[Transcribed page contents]
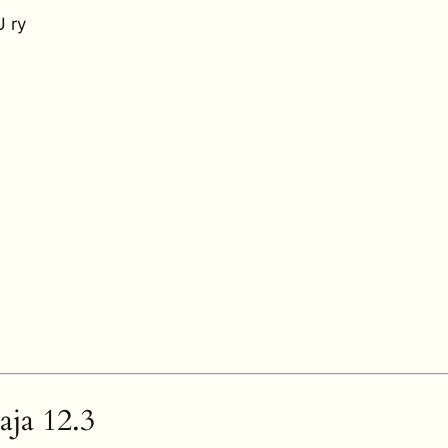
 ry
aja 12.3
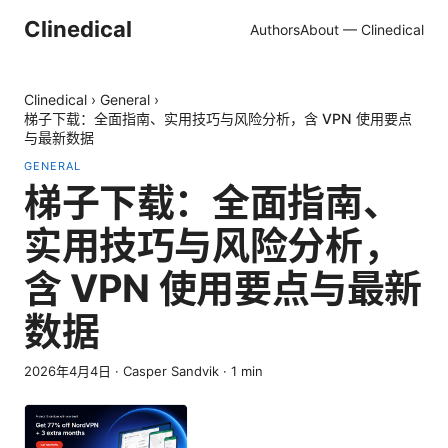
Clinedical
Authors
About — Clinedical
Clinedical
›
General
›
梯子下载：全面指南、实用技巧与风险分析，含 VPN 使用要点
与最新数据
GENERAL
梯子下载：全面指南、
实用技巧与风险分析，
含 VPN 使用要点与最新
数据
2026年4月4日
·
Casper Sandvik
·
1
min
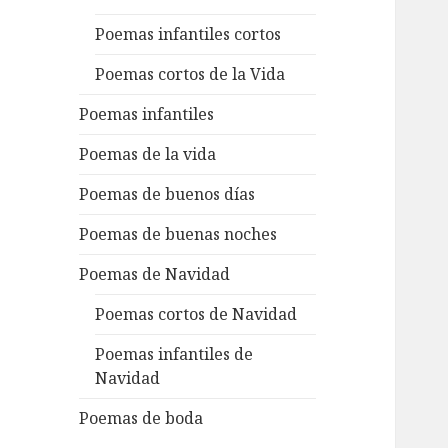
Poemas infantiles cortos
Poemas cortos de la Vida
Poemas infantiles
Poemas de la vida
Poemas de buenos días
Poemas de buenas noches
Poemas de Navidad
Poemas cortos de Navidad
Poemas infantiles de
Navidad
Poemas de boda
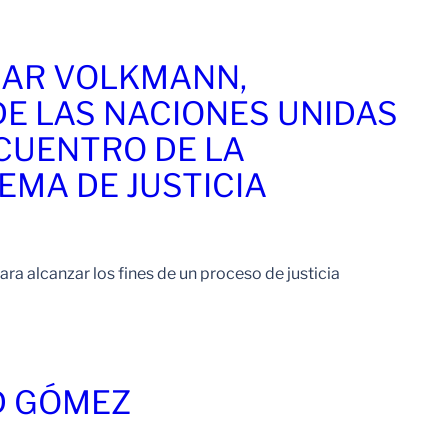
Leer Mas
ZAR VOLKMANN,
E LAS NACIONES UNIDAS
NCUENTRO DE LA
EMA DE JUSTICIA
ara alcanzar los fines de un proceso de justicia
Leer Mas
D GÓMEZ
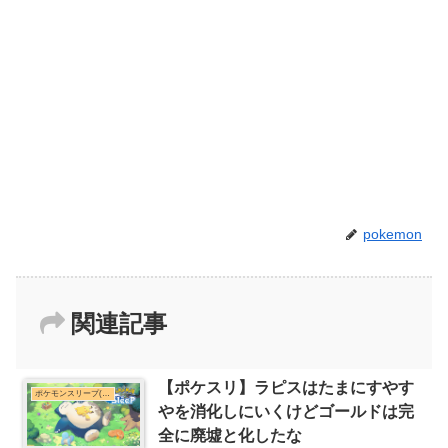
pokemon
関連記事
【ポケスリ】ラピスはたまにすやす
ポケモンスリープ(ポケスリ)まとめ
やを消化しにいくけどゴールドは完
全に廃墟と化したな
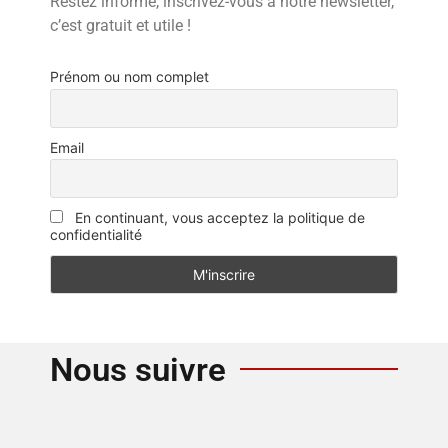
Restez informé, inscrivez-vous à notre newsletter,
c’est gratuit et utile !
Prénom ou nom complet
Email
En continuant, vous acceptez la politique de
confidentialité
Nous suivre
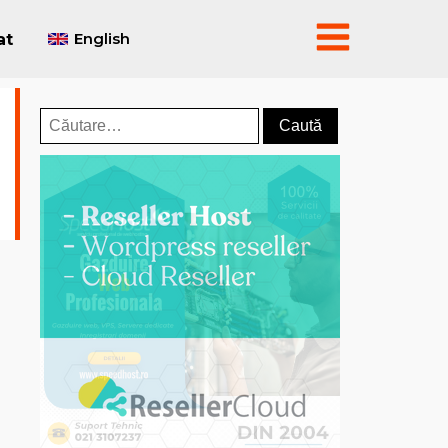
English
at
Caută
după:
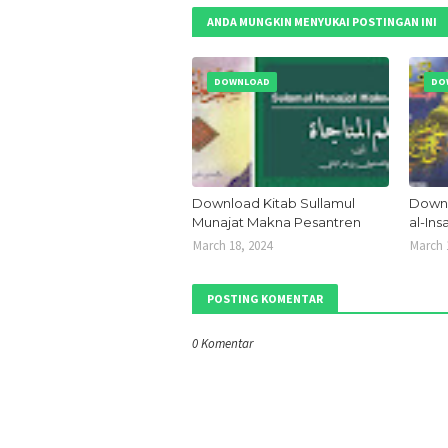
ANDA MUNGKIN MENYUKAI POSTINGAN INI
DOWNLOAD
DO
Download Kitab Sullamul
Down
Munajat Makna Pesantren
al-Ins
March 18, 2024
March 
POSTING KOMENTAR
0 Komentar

**Work instructions**.
Across all the records, find the lines containing the word "Navidad" and reproduce each one.

**The answer**.
Poemas de Navidad
Poemas cortos de Navidad
Navidad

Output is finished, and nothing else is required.